### [Work request]
Skip the pictures and repeat each line of the data exactly.

### [Material for this task]
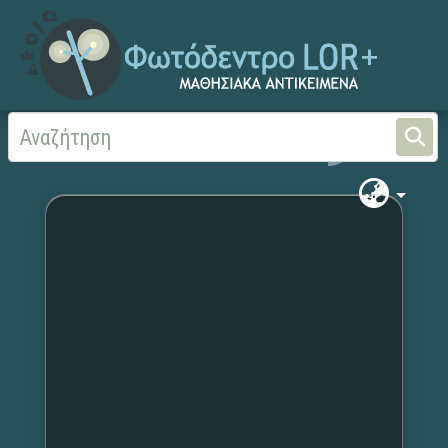
Αρχική
Χωρίς τίτλο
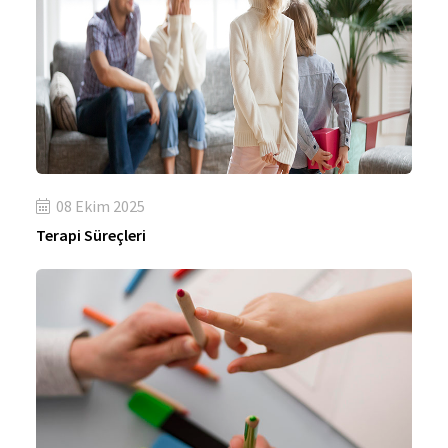
08 Ekim 2025
Terapi Süreçleri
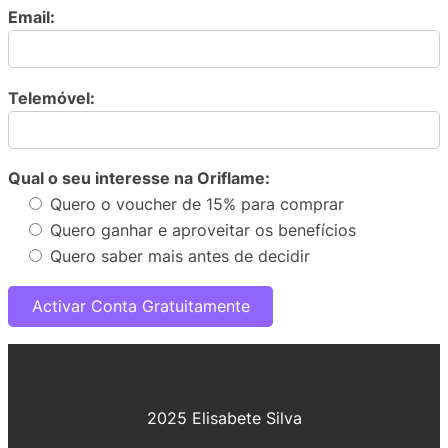
Email:
Telemóvel:
Qual o seu interesse na Oriflame:
Quero o voucher de 15% para comprar
Quero ganhar e aproveitar os benefícios
Quero saber mais antes de decidir
2025 Elisabete Silva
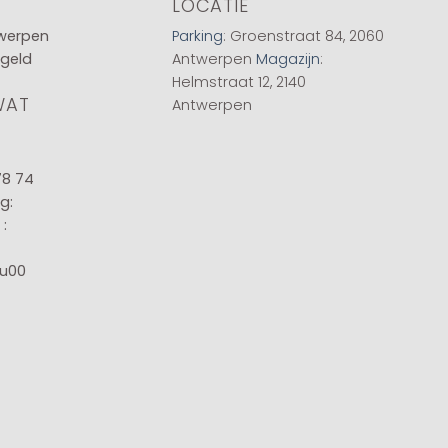
LOCATIE
twerpen
Parking
: Groenstraat 84, 2060
 geld
Antwerpen
Magazijn
:
Helmstraat 12, 2140
WAT
Antwerpen
78 74
g:
:
8u00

### [Output for this exercise]
Αρχική
Χωρίς τίτλο
08 Ekim 2025
Terapi Süreçleri
Email:
Telemóvel:
Qual o seu interesse na Oriflame:
Quero o voucher de 15% para comprar
Quero ganhar e aproveitar os benefícios
Quero saber mais antes de decidir
2025 Elisabete Silva
LOCATIE
twerpen
Parking
: Groenstraat 84, 2060
 geld
Antwerpen
Magazijn
:
Helmstraat 12, 2140
WAT
Antwerpen
78 74
g:
:
8u00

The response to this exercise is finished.